For years I resisted the whole idea of networking. My mental association was an image of Herb Tarlek, the consumate slick salesman, wearing white shoes and an insincere grin handing out business cards two at at time with instructions to his new acquaintances to pass the extra cards to people in their network (if you’re my age you remember Herb from WKRP in Cincinnati – if this doesn’t ring a bell, never mind).
Then I began playing on LinkedIn. It wasn’t intentional. A colleague sent me an invitation and I accepted just to be polite. I got off to a rocky start by connecting with people who saw me as a shortcut to booking a sales call at the Fortune 500 company I worked for. You know the type. They don’t make eye contact when you meet because they’re too busy scanning the room to see if there’s anyone more interesting hanging around.

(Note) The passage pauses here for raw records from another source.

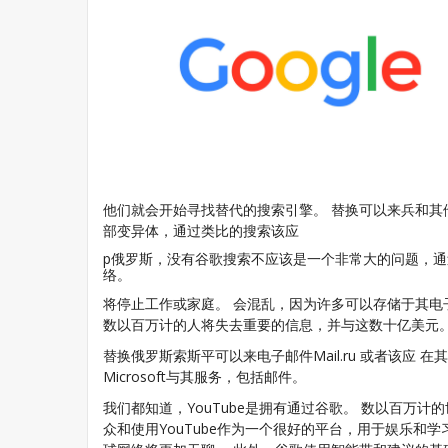
他们就会开始寻找替代的搜索引擎。 替换可以来兵和
部变异体，通过类比的搜索该应
p俄罗斯，没有谷歌搜索不应该是一个非常大的问题，
络。
将停止工作或家庭。 会混乱，因为许多可以存储于其
数以百万计的人将失去重要的信息，并与这数十亿美元。 
替换俄罗斯索斯平可以来电子邮件Mail.ru 或者该应
Microsoft与其服务，包括邮件。
我们都知道，YouTube是拥有通过谷歌。 数以百万
众和使用YouTube作为一个很好的平台，用于娱乐和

I took a break from social networking for a while and then I read an article about paying it forward. I decided to give it a try and began viewing networking as a way to provide value to others rather than as a means to making a sale. Five years later I have over six hundred connections on LinkedIn and I’ve had the pleasure of meeting many business people in my communities that I would not have met without these social networking platforms. I’ve helped people find web sites on emigrating to Canada, I’ve connected job seekers with recruiters at my company all over North America, and I’ve helped people polish their resume.
That’s where the value of networking lies. It’s in paying it forward and making connections with real people. And learning. Sites like LinkedIn facilitate sharing and learning within the global business community in an unintrusive and collaborative way.
So try networking from a different perspective. Think what you can bring to your network and get out there and deliver. The results will come in later.